Description of the task -
Word for word, restate the lines of the listing below from the line with "Ubisoft. Omdat Ubisoft" through the line with "Олег Чугунов", and do not include the pictures.

Material supplied -

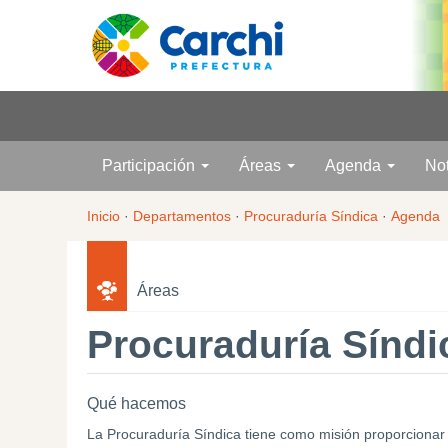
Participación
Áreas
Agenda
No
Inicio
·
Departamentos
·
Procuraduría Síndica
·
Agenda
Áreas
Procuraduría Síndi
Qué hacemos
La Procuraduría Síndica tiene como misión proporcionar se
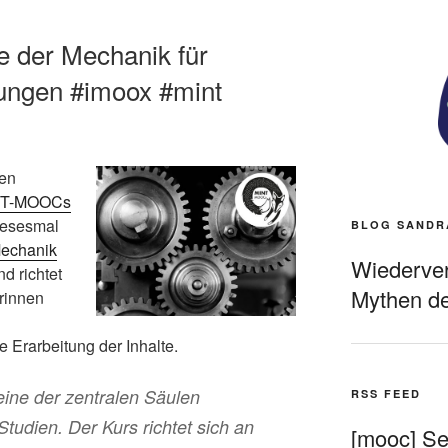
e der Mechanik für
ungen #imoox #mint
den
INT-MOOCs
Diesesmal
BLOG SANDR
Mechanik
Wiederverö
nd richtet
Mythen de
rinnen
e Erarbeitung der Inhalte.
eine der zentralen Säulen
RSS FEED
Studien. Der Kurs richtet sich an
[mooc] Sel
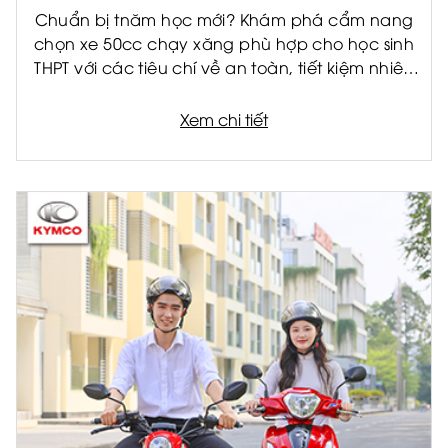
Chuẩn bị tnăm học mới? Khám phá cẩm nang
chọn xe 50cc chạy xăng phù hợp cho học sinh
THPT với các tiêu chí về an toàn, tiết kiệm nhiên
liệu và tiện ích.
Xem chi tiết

==

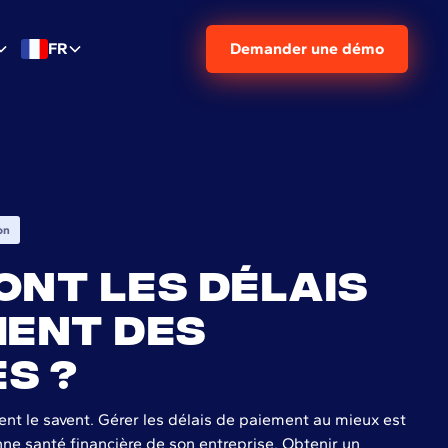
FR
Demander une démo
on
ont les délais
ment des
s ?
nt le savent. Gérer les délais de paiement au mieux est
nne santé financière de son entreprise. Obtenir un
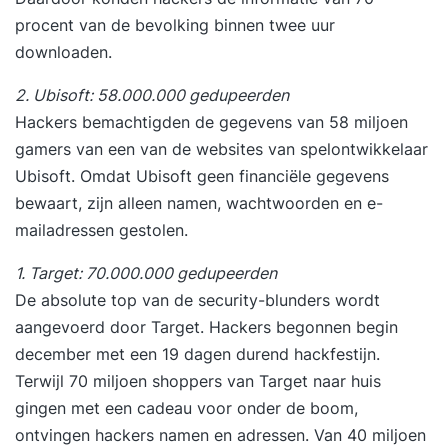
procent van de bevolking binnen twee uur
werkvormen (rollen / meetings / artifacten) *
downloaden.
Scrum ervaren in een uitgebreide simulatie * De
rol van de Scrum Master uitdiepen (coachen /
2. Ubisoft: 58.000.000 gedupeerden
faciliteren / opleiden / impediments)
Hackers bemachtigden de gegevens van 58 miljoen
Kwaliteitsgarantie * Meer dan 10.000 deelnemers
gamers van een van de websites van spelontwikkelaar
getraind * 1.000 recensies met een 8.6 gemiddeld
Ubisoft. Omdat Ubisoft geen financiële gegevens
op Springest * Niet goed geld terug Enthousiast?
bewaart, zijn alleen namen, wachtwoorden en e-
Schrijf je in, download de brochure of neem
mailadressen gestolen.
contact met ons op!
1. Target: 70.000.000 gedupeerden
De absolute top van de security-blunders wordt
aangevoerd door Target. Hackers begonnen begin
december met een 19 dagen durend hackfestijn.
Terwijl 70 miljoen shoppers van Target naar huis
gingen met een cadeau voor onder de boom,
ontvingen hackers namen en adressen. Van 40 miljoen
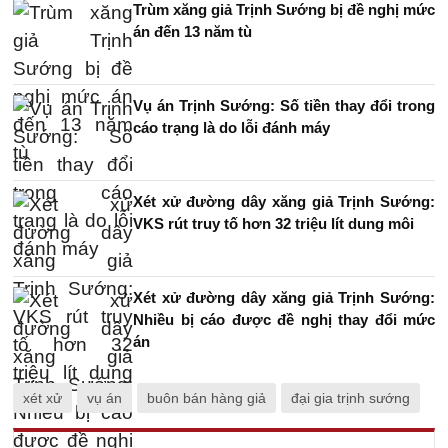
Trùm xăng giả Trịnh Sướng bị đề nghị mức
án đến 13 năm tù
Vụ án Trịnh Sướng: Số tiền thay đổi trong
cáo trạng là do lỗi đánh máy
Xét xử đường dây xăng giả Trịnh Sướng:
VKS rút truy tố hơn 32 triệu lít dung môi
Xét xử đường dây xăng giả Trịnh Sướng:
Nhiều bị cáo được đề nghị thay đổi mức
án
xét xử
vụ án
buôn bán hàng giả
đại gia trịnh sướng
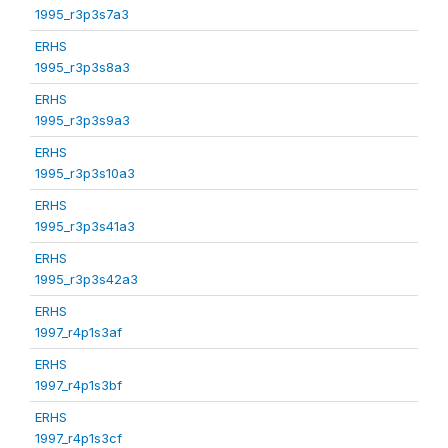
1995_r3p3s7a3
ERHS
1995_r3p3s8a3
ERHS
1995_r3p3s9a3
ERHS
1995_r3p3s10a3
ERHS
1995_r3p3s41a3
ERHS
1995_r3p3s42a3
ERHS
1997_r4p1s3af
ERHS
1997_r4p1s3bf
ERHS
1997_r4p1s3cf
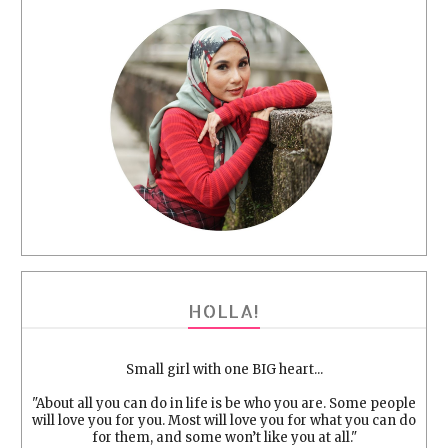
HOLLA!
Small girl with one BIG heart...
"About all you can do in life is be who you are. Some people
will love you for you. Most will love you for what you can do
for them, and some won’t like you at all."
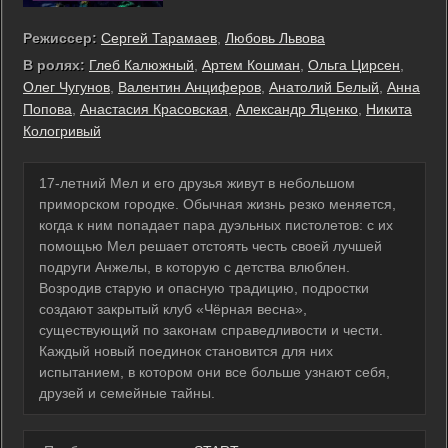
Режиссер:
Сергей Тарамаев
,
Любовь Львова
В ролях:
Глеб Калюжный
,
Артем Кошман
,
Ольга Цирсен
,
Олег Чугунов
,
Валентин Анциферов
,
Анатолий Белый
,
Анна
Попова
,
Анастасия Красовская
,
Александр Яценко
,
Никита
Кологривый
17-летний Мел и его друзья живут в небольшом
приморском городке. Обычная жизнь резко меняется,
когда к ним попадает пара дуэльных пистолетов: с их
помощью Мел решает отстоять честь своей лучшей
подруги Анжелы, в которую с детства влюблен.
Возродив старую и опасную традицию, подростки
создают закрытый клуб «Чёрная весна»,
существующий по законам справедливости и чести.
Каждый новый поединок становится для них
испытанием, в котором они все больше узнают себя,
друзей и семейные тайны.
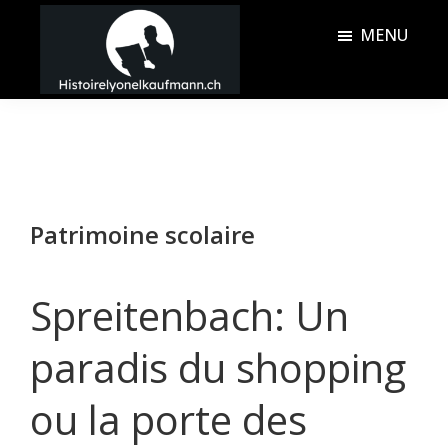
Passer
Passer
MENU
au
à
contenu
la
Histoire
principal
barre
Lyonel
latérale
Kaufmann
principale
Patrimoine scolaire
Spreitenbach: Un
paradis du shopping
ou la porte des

---

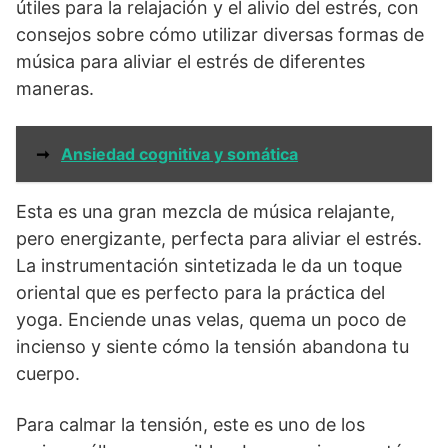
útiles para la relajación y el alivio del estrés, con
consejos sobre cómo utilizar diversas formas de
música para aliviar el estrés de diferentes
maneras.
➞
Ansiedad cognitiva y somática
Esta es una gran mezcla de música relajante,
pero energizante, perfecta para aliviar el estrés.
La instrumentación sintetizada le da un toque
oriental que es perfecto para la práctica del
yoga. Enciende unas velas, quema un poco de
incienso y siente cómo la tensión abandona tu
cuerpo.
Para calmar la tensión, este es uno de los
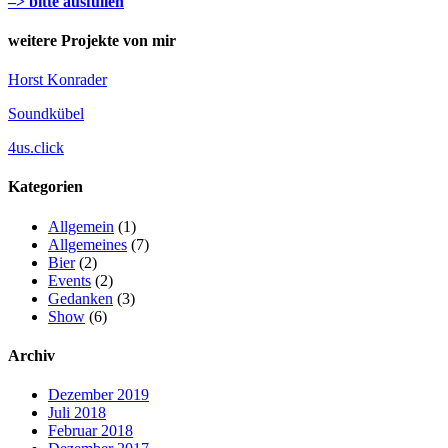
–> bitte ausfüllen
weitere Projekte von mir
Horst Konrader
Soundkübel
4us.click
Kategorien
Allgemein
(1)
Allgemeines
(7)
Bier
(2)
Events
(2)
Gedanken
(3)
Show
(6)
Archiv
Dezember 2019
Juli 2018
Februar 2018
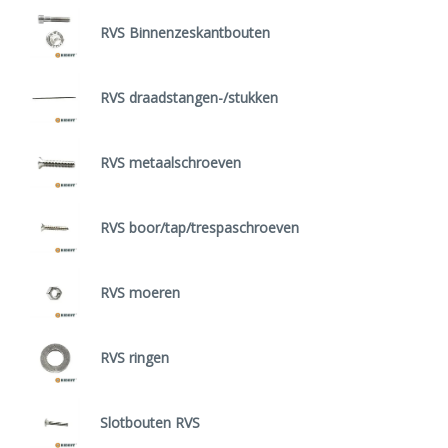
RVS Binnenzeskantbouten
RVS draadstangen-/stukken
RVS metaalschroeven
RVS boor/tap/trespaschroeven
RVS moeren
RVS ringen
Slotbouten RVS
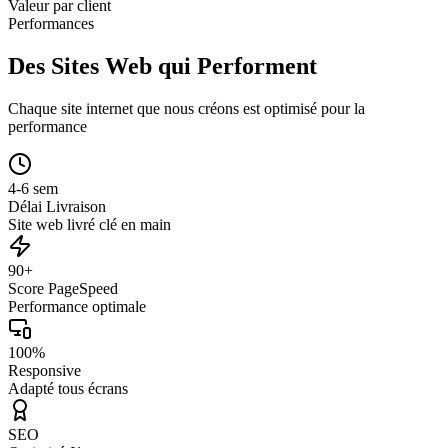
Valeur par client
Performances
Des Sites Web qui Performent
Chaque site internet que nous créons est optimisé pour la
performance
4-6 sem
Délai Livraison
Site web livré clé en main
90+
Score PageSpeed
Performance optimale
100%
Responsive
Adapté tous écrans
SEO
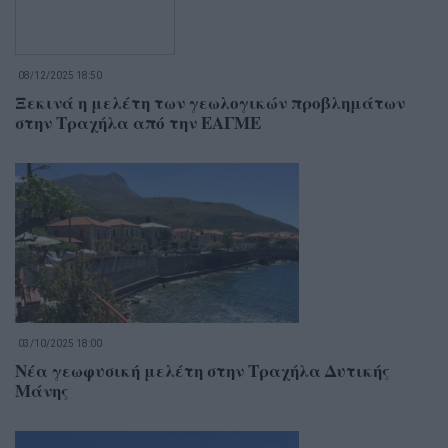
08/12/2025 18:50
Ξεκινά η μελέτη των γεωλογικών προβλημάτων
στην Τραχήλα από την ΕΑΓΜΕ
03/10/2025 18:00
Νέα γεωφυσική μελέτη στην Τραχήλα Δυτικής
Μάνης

Answer below -
Ubisoft. Omdat Ubisoft geen financiële gegevens
op Springest * Niet goed geld terug Enthousiast?
bewaart, zijn alleen namen, wachtwoorden en e-
Schrijf je in, download de brochure of neem
mailadressen gestolen.
contact met ons op!
1. Target: 70.000.000 gedupeerden
De absolute top van de security-blunders wordt
aangevoerd door Target. Hackers begonnen begin
december met een 19 dagen durend hackfestijn.
Terwijl 70 miljoen shoppers van Target naar huis
gingen met een cadeau voor onder de boom,
ontvingen hackers namen en adressen. Van 40 miljoen
Trùm xăng giả Trịnh Sướng bị đề nghị mức
án đến 13 năm tù
Vụ án Trịnh Sướng: Số tiền thay đổi trong
cáo trạng là do lỗi đánh máy
Xét xử đường dây xăng giả Trịnh Sướng:
VKS rút truy tố hơn 32 triệu lít dung môi
Xét xử đường dây xăng giả Trịnh Sướng:
Nhiều bị cáo được đề nghị thay đổi mức
án
xét xử
vụ án
buôn bán hàng giả
đại gia trịnh sướng
1995_r3p3s7a3
ERHS
1995_r3p3s8a3
ERHS
1995_r3p3s9a3
ERHS
1995_r3p3s10a3
ERHS
1995_r3p3s41a3
ERHS
1995_r3p3s42a3
ERHS
1997_r4p1s3af
ERHS
1997_r4p1s3bf
ERHS
1997_r4p1s3cf
HOLLA!
Small girl with one BIG heart...
"About all you can do in life is be who you are. Some people
will love you for you. Most will love you for what you can do
for them, and some won’t like you at all."
Режиссер:
Сергей Тарамаев
,
Любовь Львова
В ролях:
Глеб Калюжный
,
Артем Кошман
,
Ольга Цирсен
,
Олег Чугунов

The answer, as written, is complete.